-- Dataset excerpts follows --
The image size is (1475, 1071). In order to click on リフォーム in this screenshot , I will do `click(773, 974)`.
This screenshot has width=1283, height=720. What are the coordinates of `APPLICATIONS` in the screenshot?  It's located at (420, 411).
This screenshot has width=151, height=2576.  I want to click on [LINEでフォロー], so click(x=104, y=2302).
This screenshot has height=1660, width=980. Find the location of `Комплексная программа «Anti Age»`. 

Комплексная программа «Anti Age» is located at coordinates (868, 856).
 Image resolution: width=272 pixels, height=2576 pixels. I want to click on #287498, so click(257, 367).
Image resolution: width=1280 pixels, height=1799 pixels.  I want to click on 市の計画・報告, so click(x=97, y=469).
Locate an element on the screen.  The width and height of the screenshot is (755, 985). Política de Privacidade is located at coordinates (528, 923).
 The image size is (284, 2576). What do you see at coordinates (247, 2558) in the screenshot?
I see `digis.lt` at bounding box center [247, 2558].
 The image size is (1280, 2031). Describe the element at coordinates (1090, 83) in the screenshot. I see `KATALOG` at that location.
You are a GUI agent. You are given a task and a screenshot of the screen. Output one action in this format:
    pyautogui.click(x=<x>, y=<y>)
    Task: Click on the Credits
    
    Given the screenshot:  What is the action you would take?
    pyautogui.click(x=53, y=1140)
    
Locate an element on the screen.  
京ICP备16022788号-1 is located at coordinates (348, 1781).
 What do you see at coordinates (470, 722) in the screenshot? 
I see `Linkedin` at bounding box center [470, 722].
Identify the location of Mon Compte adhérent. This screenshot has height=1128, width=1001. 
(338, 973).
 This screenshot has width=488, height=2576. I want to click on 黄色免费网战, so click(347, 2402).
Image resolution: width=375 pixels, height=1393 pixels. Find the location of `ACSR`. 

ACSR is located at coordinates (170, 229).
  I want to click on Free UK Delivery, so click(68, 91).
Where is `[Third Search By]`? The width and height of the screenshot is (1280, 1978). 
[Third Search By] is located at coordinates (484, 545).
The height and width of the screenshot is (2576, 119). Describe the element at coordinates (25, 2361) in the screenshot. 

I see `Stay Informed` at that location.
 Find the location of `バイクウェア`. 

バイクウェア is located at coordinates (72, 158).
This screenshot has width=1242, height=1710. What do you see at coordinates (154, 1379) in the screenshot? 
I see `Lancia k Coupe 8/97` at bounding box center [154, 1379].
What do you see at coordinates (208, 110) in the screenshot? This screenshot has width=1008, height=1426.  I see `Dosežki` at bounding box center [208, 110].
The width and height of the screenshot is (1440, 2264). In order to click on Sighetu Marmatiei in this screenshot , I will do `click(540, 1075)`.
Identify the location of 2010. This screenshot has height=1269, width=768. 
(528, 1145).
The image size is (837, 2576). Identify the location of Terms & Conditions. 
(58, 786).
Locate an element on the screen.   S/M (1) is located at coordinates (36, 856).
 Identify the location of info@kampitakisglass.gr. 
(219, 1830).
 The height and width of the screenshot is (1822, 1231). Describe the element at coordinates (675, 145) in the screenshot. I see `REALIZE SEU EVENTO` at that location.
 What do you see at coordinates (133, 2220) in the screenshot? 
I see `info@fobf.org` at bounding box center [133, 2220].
-- Dataset excerpts concluded --
Work required: Return each line of the material above in which the string "will" appears.

Result of the task:
The image size is (1475, 1071). In order to click on リフォーム in this screenshot , I will do `click(773, 974)`.
The width and height of the screenshot is (1440, 2264). In order to click on Sighetu Marmatiei in this screenshot , I will do `click(540, 1075)`.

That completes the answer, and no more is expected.